## WHAT IS NEEDED
Copy each line below in which the string "xlsx" occurs.

[Page segmentation data]
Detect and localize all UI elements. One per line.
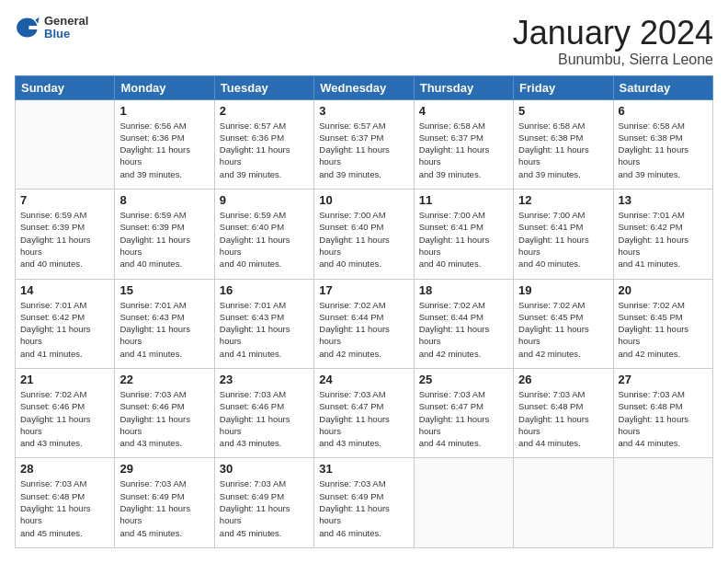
calendar-cell: 15Sunrise: 7:01 AMSunset: 6:43 PMDayligh… [115, 279, 214, 368]
calendar-cell: 23Sunrise: 7:03 AMSunset: 6:46 PMDayligh… [214, 369, 313, 458]
calendar-week-row: 28Sunrise: 7:03 AMSunset: 6:48 PMDayligh… [16, 458, 713, 548]
day-number: 16 [220, 283, 309, 297]
calendar-cell: 8Sunrise: 6:59 AMSunset: 6:39 PMDaylight… [115, 190, 214, 279]
calendar-cell: 19Sunrise: 7:02 AMSunset: 6:45 PMDayligh… [514, 279, 613, 368]
day-detail: Sunrise: 6:59 AMSunset: 6:39 PMDaylight:… [119, 209, 209, 270]
day-detail: Sunrise: 6:58 AMSunset: 6:38 PMDaylight:… [518, 120, 608, 180]
calendar-cell: 21Sunrise: 7:02 AMSunset: 6:46 PMDayligh… [16, 369, 115, 458]
title-block: January 2024 Bunumbu, Sierra Leone [513, 15, 713, 68]
calendar-cell [16, 99, 115, 189]
day-detail: Sunrise: 7:00 AMSunset: 6:41 PMDaylight:… [518, 209, 608, 270]
logo-blue: Blue [44, 27, 70, 40]
calendar-cell: 6Sunrise: 6:58 AMSunset: 6:38 PMDaylight… [613, 99, 712, 189]
day-number: 2 [220, 104, 309, 118]
day-number: 8 [119, 193, 209, 207]
day-detail: Sunrise: 7:03 AMSunset: 6:49 PMDaylight:… [220, 477, 309, 538]
calendar-cell: 5Sunrise: 6:58 AMSunset: 6:38 PMDaylight… [514, 99, 613, 189]
month-title: January 2024 [513, 15, 713, 52]
day-detail: Sunrise: 7:01 AMSunset: 6:42 PMDaylight:… [20, 299, 109, 360]
day-detail: Sunrise: 7:03 AMSunset: 6:47 PMDaylight:… [419, 388, 508, 449]
day-detail: Sunrise: 7:03 AMSunset: 6:49 PMDaylight:… [319, 477, 408, 538]
calendar-cell: 4Sunrise: 6:58 AMSunset: 6:37 PMDaylight… [414, 99, 513, 189]
day-detail: Sunrise: 6:57 AMSunset: 6:36 PMDaylight:… [220, 120, 309, 180]
day-detail: Sunrise: 7:00 AMSunset: 6:41 PMDaylight:… [419, 209, 508, 270]
day-header-saturday: Saturday [613, 75, 712, 99]
day-number: 25 [419, 373, 508, 386]
day-header-tuesday: Tuesday [214, 75, 313, 99]
calendar-cell: 14Sunrise: 7:01 AMSunset: 6:42 PMDayligh… [16, 279, 115, 368]
day-number: 26 [518, 373, 608, 386]
day-detail: Sunrise: 6:57 AMSunset: 6:37 PMDaylight:… [319, 120, 408, 180]
day-number: 27 [619, 373, 708, 386]
day-number: 19 [518, 283, 608, 297]
day-detail: Sunrise: 7:03 AMSunset: 6:47 PMDaylight:… [319, 388, 408, 449]
day-detail: Sunrise: 7:03 AMSunset: 6:46 PMDaylight:… [220, 388, 309, 449]
day-number: 7 [20, 193, 109, 207]
calendar-cell: 20Sunrise: 7:02 AMSunset: 6:45 PMDayligh… [613, 279, 712, 368]
day-number: 4 [419, 104, 508, 118]
day-detail: Sunrise: 7:00 AMSunset: 6:40 PMDaylight:… [319, 209, 408, 270]
calendar-cell: 11Sunrise: 7:00 AMSunset: 6:41 PMDayligh… [414, 190, 513, 279]
calendar-week-row: 1Sunrise: 6:56 AMSunset: 6:36 PMDaylight… [16, 99, 713, 189]
calendar-cell [414, 458, 513, 548]
calendar-week-row: 7Sunrise: 6:59 AMSunset: 6:39 PMDaylight… [16, 190, 713, 279]
day-detail: Sunrise: 7:03 AMSunset: 6:49 PMDaylight:… [119, 477, 209, 538]
calendar-cell: 27Sunrise: 7:03 AMSunset: 6:48 PMDayligh… [613, 369, 712, 458]
calendar-week-row: 14Sunrise: 7:01 AMSunset: 6:42 PMDayligh… [16, 279, 713, 368]
calendar-cell [514, 458, 613, 548]
calendar-cell: 30Sunrise: 7:03 AMSunset: 6:49 PMDayligh… [214, 458, 313, 548]
day-detail: Sunrise: 7:02 AMSunset: 6:44 PMDaylight:… [319, 299, 408, 360]
day-number: 13 [619, 193, 708, 207]
calendar: SundayMondayTuesdayWednesdayThursdayFrid… [15, 75, 713, 548]
day-detail: Sunrise: 7:03 AMSunset: 6:46 PMDaylight:… [119, 388, 209, 449]
day-detail: Sunrise: 6:59 AMSunset: 6:40 PMDaylight:… [220, 209, 309, 270]
day-detail: Sunrise: 7:02 AMSunset: 6:45 PMDaylight:… [619, 299, 708, 360]
day-number: 10 [319, 193, 408, 207]
logo: General Blue [15, 15, 88, 41]
calendar-cell: 28Sunrise: 7:03 AMSunset: 6:48 PMDayligh… [16, 458, 115, 548]
day-number: 11 [419, 193, 508, 207]
calendar-cell: 1Sunrise: 6:56 AMSunset: 6:36 PMDaylight… [115, 99, 214, 189]
day-number: 23 [220, 373, 309, 386]
day-number: 3 [319, 104, 408, 118]
calendar-cell: 13Sunrise: 7:01 AMSunset: 6:42 PMDayligh… [613, 190, 712, 279]
day-detail: Sunrise: 6:58 AMSunset: 6:38 PMDaylight:… [619, 120, 708, 180]
day-detail: Sunrise: 7:02 AMSunset: 6:44 PMDaylight:… [419, 299, 508, 360]
calendar-cell: 12Sunrise: 7:00 AMSunset: 6:41 PMDayligh… [514, 190, 613, 279]
day-detail: Sunrise: 7:03 AMSunset: 6:48 PMDaylight:… [619, 388, 708, 449]
calendar-cell: 29Sunrise: 7:03 AMSunset: 6:49 PMDayligh… [115, 458, 214, 548]
day-header-wednesday: Wednesday [314, 75, 414, 99]
day-number: 30 [220, 462, 309, 476]
calendar-cell: 18Sunrise: 7:02 AMSunset: 6:44 PMDayligh… [414, 279, 513, 368]
calendar-cell: 16Sunrise: 7:01 AMSunset: 6:43 PMDayligh… [214, 279, 313, 368]
day-detail: Sunrise: 7:03 AMSunset: 6:48 PMDaylight:… [20, 477, 109, 538]
calendar-cell: 17Sunrise: 7:02 AMSunset: 6:44 PMDayligh… [314, 279, 414, 368]
calendar-cell: 7Sunrise: 6:59 AMSunset: 6:39 PMDaylight… [16, 190, 115, 279]
calendar-cell: 3Sunrise: 6:57 AMSunset: 6:37 PMDaylight… [314, 99, 414, 189]
logo-text: General Blue [44, 15, 88, 41]
day-detail: Sunrise: 6:59 AMSunset: 6:39 PMDaylight:… [20, 209, 109, 270]
day-number: 24 [319, 373, 408, 386]
calendar-cell: 2Sunrise: 6:57 AMSunset: 6:36 PMDaylight… [214, 99, 313, 189]
day-number: 1 [119, 104, 209, 118]
day-detail: Sunrise: 7:01 AMSunset: 6:42 PMDaylight:… [619, 209, 708, 270]
page: General Blue January 2024 Bunumbu, Sierr… [0, 0, 728, 563]
day-number: 21 [20, 373, 109, 386]
day-number: 6 [619, 104, 708, 118]
calendar-cell: 22Sunrise: 7:03 AMSunset: 6:46 PMDayligh… [115, 369, 214, 458]
day-header-friday: Friday [514, 75, 613, 99]
logo-icon [15, 15, 40, 40]
header: General Blue January 2024 Bunumbu, Sierr… [15, 15, 713, 68]
day-number: 17 [319, 283, 408, 297]
day-number: 28 [20, 462, 109, 476]
calendar-cell: 9Sunrise: 6:59 AMSunset: 6:40 PMDaylight… [214, 190, 313, 279]
day-number: 5 [518, 104, 608, 118]
day-number: 14 [20, 283, 109, 297]
calendar-header-row: SundayMondayTuesdayWednesdayThursdayFrid… [16, 75, 713, 99]
day-detail: Sunrise: 7:03 AMSunset: 6:48 PMDaylight:… [518, 388, 608, 449]
day-detail: Sunrise: 7:01 AMSunset: 6:43 PMDaylight:… [119, 299, 209, 360]
calendar-cell: 24Sunrise: 7:03 AMSunset: 6:47 PMDayligh… [314, 369, 414, 458]
day-header-sunday: Sunday [16, 75, 115, 99]
day-number: 12 [518, 193, 608, 207]
day-detail: Sunrise: 7:02 AMSunset: 6:46 PMDaylight:… [20, 388, 109, 449]
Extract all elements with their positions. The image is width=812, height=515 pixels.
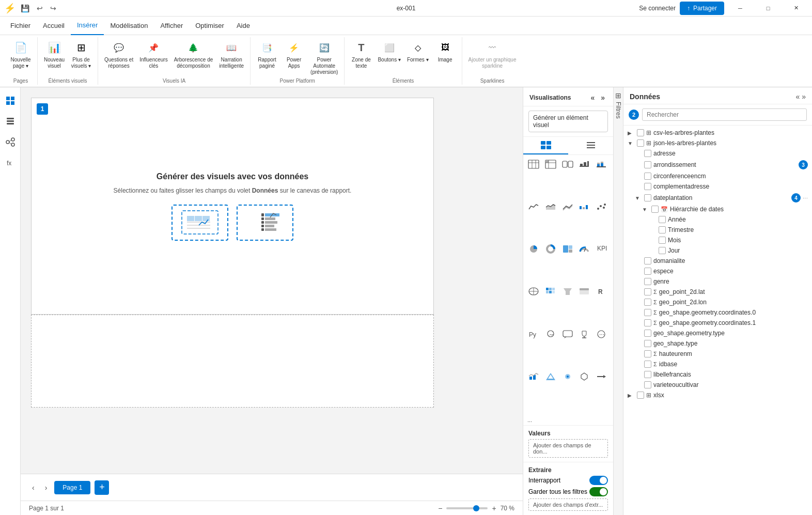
maximize-btn[interactable]: □ (756, 0, 780, 17)
tree-item-circon[interactable]: ▶ circonferenceencm (623, 171, 812, 181)
dateplantation-checkbox[interactable] (644, 194, 651, 201)
tree-item-xlsx[interactable]: ▶ ⊞ xlsx (623, 390, 812, 400)
mois-checkbox[interactable] (659, 237, 666, 244)
tree-item-geo-shape-type[interactable]: ▶ geo_shape.type (623, 338, 812, 349)
trimestre-checkbox[interactable] (659, 226, 666, 233)
tree-item-arrondissement[interactable]: ▶ arrondissement 3 (623, 159, 812, 171)
viz-icon-chat[interactable] (560, 328, 575, 340)
save-icon[interactable]: 💾 (19, 3, 32, 13)
viz-icon-hexbin[interactable] (577, 370, 591, 383)
hierarchie-checkbox[interactable] (651, 206, 659, 213)
narration-btn[interactable]: 📖 Narrationintelligente (217, 37, 246, 70)
viz-icon-heatmap[interactable] (543, 285, 558, 298)
viz-icon-scatter[interactable] (594, 200, 608, 213)
tab-afficher[interactable]: Afficher (154, 17, 189, 35)
tree-item-csv[interactable]: ▶ ⊞ csv-les-arbres-plantes (623, 128, 812, 138)
tab-optimiser[interactable]: Optimiser (189, 17, 230, 35)
libelle-checkbox[interactable] (644, 371, 651, 378)
adresse-checkbox[interactable] (644, 150, 651, 157)
csv-checkbox[interactable] (637, 129, 644, 136)
viz-icon-donut[interactable] (543, 243, 558, 255)
tab-modelisation[interactable]: Modélisation (104, 17, 154, 35)
geo-shape-type-checkbox[interactable] (644, 340, 651, 347)
interrapport-toggle[interactable] (589, 476, 608, 485)
add-sparkline-btn[interactable]: 〰 Ajouter un graphiquesparkline (466, 37, 519, 70)
dateplantation-more[interactable]: ··· (803, 194, 808, 201)
tree-item-geo-coord1[interactable]: ▶ Σ geo_shape.geometry.coordinates.1 (623, 318, 812, 328)
viz-icon-treemap[interactable] (560, 243, 575, 255)
viz-icon-smart[interactable] (560, 370, 575, 383)
tree-item-espece[interactable]: ▶ espece (623, 266, 812, 276)
rapport-pagine-btn[interactable]: 📑 Rapportpaginé (255, 37, 279, 70)
viz-icon-custom[interactable]: ··· (594, 328, 608, 340)
hauteur-checkbox[interactable] (644, 350, 651, 357)
viz-icon-map[interactable] (526, 285, 541, 298)
tree-item-idbase[interactable]: ▶ Σ idbase (623, 359, 812, 369)
geo-lon-checkbox[interactable] (644, 299, 651, 306)
annee-checkbox[interactable] (659, 216, 666, 223)
viz-panel-expand-left[interactable]: « (588, 92, 597, 103)
tree-item-dateplantation[interactable]: ▼ dateplantation 4 ··· (623, 192, 812, 204)
viz-icon-bar[interactable] (577, 158, 591, 170)
connect-btn[interactable]: Se connecter (639, 5, 676, 12)
zoom-in-btn[interactable]: + (492, 504, 496, 512)
tree-item-geo-geom-type[interactable]: ▶ geo_shape.geometry.type (623, 328, 812, 338)
power-apps-btn[interactable]: ⚡ PowerApps (282, 37, 306, 70)
viz-icon-azure[interactable] (543, 370, 558, 383)
csv-expand[interactable]: ▶ (628, 130, 635, 136)
viz-icon-qanda[interactable] (543, 328, 558, 340)
viz-icon-funnel[interactable] (560, 285, 575, 298)
complement-checkbox[interactable] (644, 183, 651, 190)
undo-icon[interactable]: ↩ (35, 3, 45, 13)
tree-item-geo-lon[interactable]: ▶ Σ geo_point_2d.lon (623, 297, 812, 307)
influenceurs-btn[interactable]: 📌 Influenceursclés (137, 37, 169, 70)
viz-icon-arrow[interactable] (594, 370, 608, 383)
viz-icon-combined-bar[interactable] (526, 370, 541, 383)
data-search-input[interactable] (642, 108, 807, 121)
data-panel-expand-right[interactable]: » (802, 92, 806, 101)
viz-icon-pie[interactable] (526, 243, 541, 255)
formes-btn[interactable]: ◇ Formes ▾ (405, 37, 431, 64)
tab-aide[interactable]: Aide (230, 17, 256, 35)
page-tab-1[interactable]: Page 1 (54, 481, 90, 494)
geo-coord0-checkbox[interactable] (644, 309, 651, 316)
tab-fichier[interactable]: Fichier (4, 17, 37, 35)
viz-icon-r[interactable]: R (594, 285, 608, 298)
xlsx-expand[interactable]: ▶ (628, 393, 635, 398)
viz-icon-matrix[interactable] (543, 158, 558, 170)
idbase-checkbox[interactable] (644, 361, 651, 368)
boutons-btn[interactable]: ⬜ Boutons ▾ (376, 37, 402, 64)
viz-icon-line[interactable] (526, 200, 541, 213)
viz-tab-list[interactable] (568, 137, 613, 154)
nouvelle-page-btn[interactable]: 📄 Nouvellepage ▾ (8, 37, 33, 70)
questions-reponses-btn[interactable]: 💬 Questions etréponses (102, 37, 135, 70)
arborescence-btn[interactable]: 🌲 Arborescence dedécomposition (172, 37, 215, 70)
jour-checkbox[interactable] (659, 247, 666, 254)
viz-icon-table2[interactable] (577, 285, 591, 298)
dateplantation-expand[interactable]: ▼ (635, 195, 642, 201)
share-button[interactable]: ↑ Partager (680, 2, 724, 15)
json-expand[interactable]: ▼ (628, 141, 635, 146)
tree-item-mois[interactable]: ▶ Mois (623, 235, 812, 245)
xlsx-checkbox[interactable] (637, 392, 644, 399)
redo-icon[interactable]: ↪ (48, 3, 58, 13)
tab-accueil[interactable]: Accueil (37, 17, 71, 35)
viz-icon-gauge[interactable] (577, 243, 591, 255)
json-checkbox[interactable] (637, 139, 644, 147)
arrondissement-checkbox[interactable] (644, 161, 651, 168)
tree-item-genre[interactable]: ▶ genre (623, 276, 812, 287)
page-canvas-2[interactable] (31, 315, 434, 408)
zoom-out-btn[interactable]: − (438, 504, 442, 512)
zone-texte-btn[interactable]: T Zone detexte (349, 37, 373, 70)
viz-icon-stacked-bar[interactable] (594, 158, 608, 170)
minimize-btn[interactable]: ─ (728, 0, 752, 17)
viz-icon-kpi[interactable]: KPI (594, 243, 608, 255)
viz-panel-expand-right[interactable]: » (599, 92, 607, 103)
sidebar-dax-icon[interactable]: fx (1, 153, 20, 172)
generate-element-btn[interactable]: Générer un élément visuel (528, 111, 608, 132)
espece-checkbox[interactable] (644, 268, 651, 275)
tree-item-variete[interactable]: ▶ varieteoucultivar (623, 380, 812, 390)
add-valeurs-btn[interactable]: Ajouter des champs de don... (528, 439, 608, 458)
tree-item-hierarchie[interactable]: ▼ 📅 Hiérarchie de dates (623, 204, 812, 214)
tree-item-hauteur[interactable]: ▶ Σ hauteurenm (623, 349, 812, 359)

## RESULT BELOW
tree-item-xlsx[interactable]: ▶ ⊞ xlsx (623, 390, 812, 400)
xlsx-expand[interactable]: ▶ (628, 393, 635, 398)
xlsx-checkbox[interactable] (637, 392, 644, 399)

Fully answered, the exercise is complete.